Assignment: Nothing but the lines from the start of the data through the line with "of MOSAID Technologies..." should appear in the answer, each retyped exactly, and pictures should not.
*** Opening of Records for the exercise ***
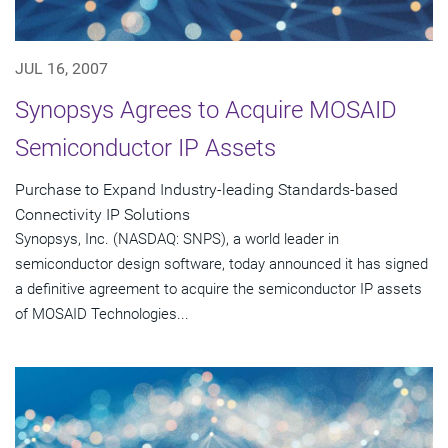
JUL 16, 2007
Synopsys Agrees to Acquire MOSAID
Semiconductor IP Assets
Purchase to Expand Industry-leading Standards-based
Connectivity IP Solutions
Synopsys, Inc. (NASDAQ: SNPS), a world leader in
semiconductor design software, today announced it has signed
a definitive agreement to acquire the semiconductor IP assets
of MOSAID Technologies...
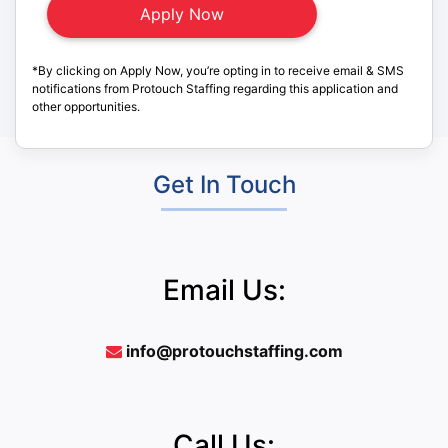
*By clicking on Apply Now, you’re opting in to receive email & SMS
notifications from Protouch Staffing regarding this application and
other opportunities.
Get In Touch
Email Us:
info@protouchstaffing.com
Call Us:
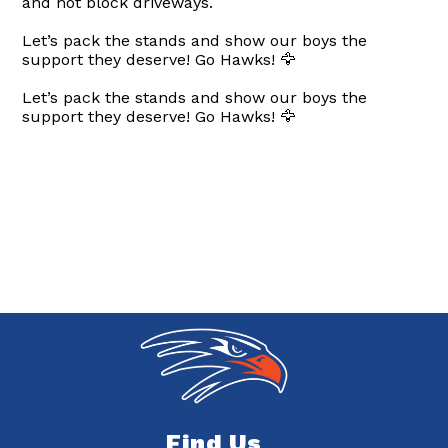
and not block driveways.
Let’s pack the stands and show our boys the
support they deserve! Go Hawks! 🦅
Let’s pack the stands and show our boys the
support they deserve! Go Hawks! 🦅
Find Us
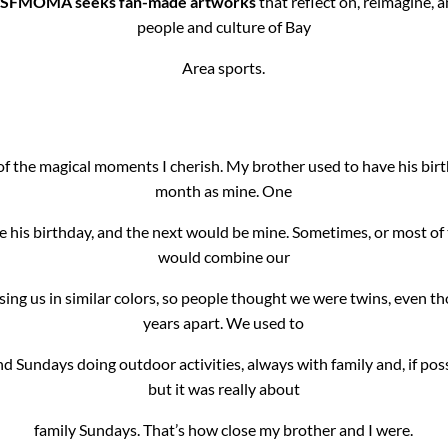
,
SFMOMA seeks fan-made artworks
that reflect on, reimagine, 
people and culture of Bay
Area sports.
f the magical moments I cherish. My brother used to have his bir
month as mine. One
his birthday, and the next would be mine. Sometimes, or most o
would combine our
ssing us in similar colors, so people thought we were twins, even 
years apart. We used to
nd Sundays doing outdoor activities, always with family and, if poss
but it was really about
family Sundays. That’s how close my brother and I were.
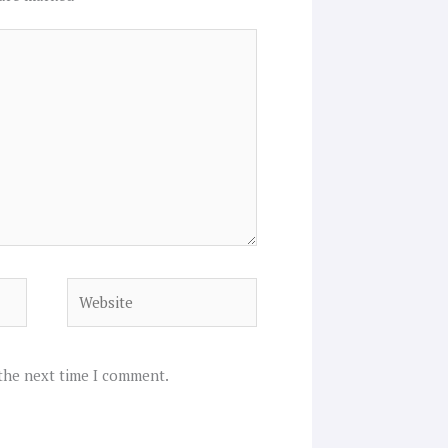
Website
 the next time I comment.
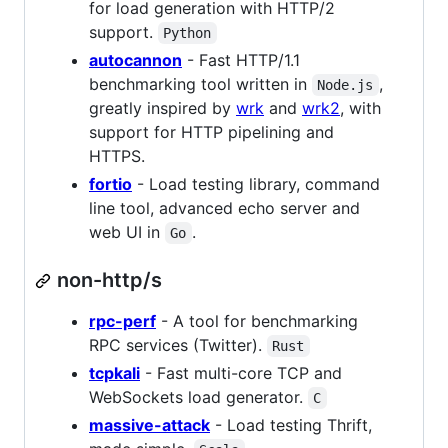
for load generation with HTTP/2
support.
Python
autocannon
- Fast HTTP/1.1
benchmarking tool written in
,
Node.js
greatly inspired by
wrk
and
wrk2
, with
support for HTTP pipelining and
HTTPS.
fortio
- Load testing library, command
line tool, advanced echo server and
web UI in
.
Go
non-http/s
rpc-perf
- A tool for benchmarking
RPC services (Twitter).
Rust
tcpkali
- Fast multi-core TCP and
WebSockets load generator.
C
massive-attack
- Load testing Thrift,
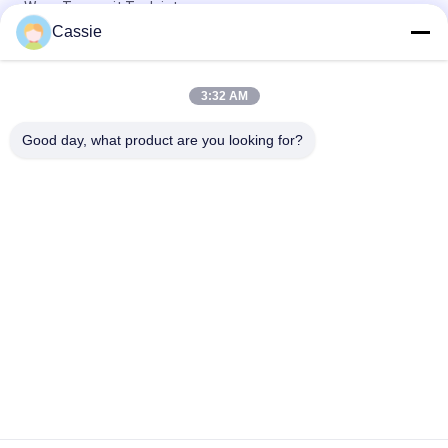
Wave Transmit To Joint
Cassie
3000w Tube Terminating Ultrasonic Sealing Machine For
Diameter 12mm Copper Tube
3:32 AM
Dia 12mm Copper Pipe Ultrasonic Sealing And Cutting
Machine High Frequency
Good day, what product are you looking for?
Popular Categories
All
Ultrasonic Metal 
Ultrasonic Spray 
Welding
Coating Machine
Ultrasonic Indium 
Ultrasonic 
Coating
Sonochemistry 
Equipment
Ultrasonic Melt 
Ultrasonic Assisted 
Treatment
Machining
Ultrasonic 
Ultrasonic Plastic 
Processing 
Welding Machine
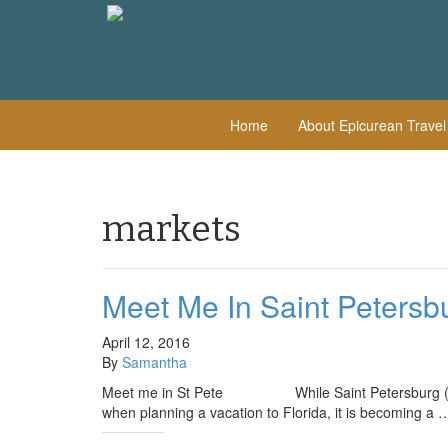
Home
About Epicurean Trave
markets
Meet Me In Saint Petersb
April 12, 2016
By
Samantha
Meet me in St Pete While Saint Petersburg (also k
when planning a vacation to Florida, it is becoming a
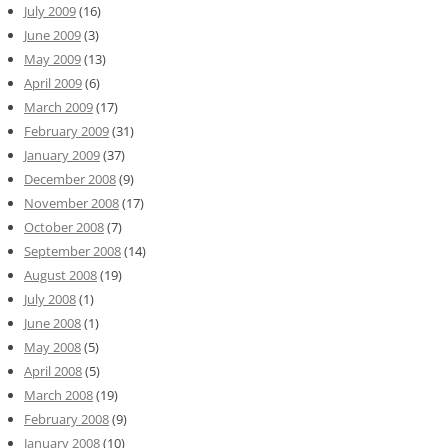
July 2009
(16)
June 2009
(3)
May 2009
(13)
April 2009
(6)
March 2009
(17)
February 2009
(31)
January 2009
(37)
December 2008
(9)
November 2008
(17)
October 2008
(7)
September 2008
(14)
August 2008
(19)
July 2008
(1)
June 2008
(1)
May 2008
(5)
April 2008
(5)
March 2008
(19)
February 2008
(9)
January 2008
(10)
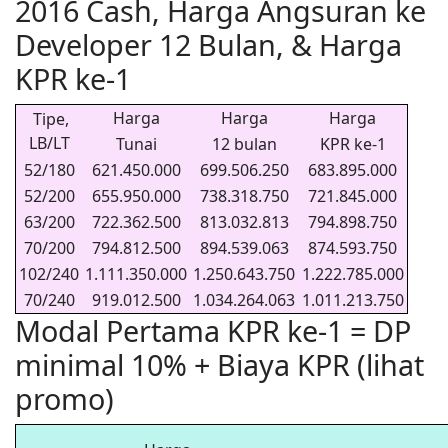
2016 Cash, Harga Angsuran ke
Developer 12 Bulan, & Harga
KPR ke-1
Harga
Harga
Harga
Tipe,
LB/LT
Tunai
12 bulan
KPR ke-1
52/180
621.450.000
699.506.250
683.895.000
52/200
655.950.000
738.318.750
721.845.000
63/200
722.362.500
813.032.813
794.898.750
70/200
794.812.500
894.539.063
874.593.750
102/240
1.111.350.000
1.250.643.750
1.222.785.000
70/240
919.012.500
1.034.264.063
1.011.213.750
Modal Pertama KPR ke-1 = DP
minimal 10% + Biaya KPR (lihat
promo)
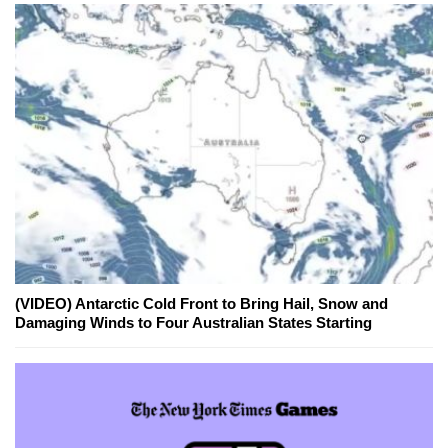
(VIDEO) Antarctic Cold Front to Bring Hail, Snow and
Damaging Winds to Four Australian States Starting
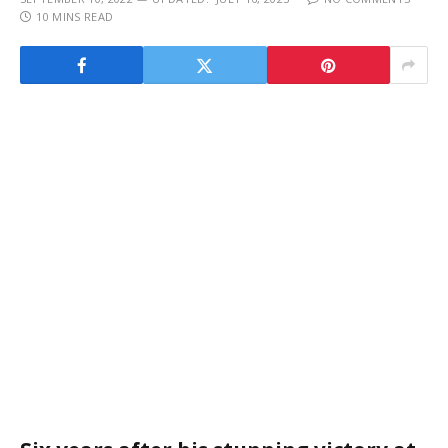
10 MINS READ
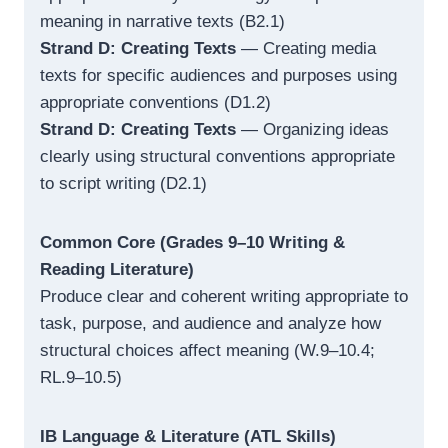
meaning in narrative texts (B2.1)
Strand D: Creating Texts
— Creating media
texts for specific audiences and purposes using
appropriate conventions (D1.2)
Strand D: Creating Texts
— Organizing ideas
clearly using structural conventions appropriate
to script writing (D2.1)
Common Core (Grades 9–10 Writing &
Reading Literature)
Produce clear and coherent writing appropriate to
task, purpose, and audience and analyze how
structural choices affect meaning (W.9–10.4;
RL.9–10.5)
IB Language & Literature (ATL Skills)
*** Close of Records for the exercise ***
Reply to the task:
JUL 16, 2007
Synopsys Agrees to Acquire MOSAID
Semiconductor IP Assets
Purchase to Expand Industry-leading Standards-based
Connectivity IP Solutions
Synopsys, Inc. (NASDAQ: SNPS), a world leader in
semiconductor design software, today announced it has signed
a definitive agreement to acquire the semiconductor IP assets
of MOSAID Technologies...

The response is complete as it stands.